Christmas postcards, 1913
I thought this Christmas postcard from 1913 was interesting because the Father Christmas figure really does look more like an eastern Saint Nicholas than a western Santa Claus. The hat is different than the red cap with white pom-pom or tassel and the fur trim is brown rather than white. The bag of toys includes a blond doll, a train, what looks like a ball, and a flag with light blue and light green bands. Father Christmas is holding another doll or possibly a nutcracker with a Chinese motif.
The first commercial Christmas cards appeared in England in 1843 the idea of Sir Henry Cole and his friend, John Horsley, an artist as a way to encourage more people to use the new postal service. The card was a tri-fold and cost 1 shilling. The two side panels showed people caring for the poor and folded over the center section with a picture of a family having a Christmas dinner forming the envelope and card all in one. As new railways were built the “Penny Post” (public postal delivery service) that was established in 1840 could offer to deliver an unsealed envelope for one halfpenny or half the cost of a regular letter. Approximately 1000 cards were printed and sold making any that have survived time very rare today.
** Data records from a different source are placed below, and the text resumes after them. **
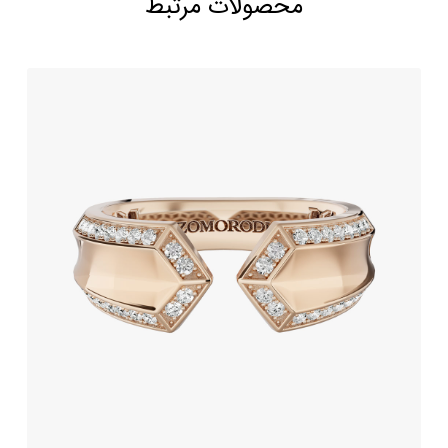
محصولات مرتبط
انگشتر جواهر طرح لیورا (Liora)
278,200,000
تومان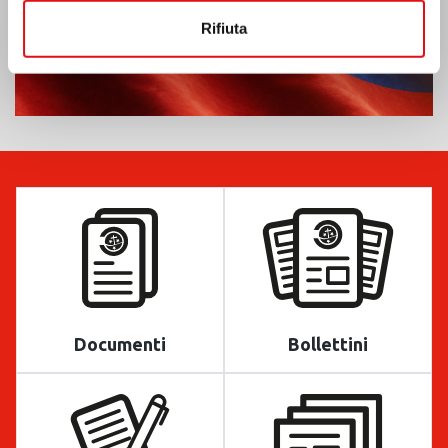
Rifiuta
Documenti
Bollettini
By the 1860s and 1870s printing methods had improved and Christmas cards gained popularity. It also helped that the price of sending a postcard dropped to half a penny and meant even more people could afford to send them. The custom of sending cards at Christmas began in the United States in the 1840s but was expensive. It wasn’t until 1875 that a German born printer, Louis Prang, started mass-producing cards. While early cards featured Nativity scenes, robins, and snow scenes, the new cards also featured flowers, plants and children. By the early 1900s the custom had spread all over Europe too. John C. Hall and two of his brothers created Hallmark Cards in 1915 and that company is still one of the largest greeting card companies today.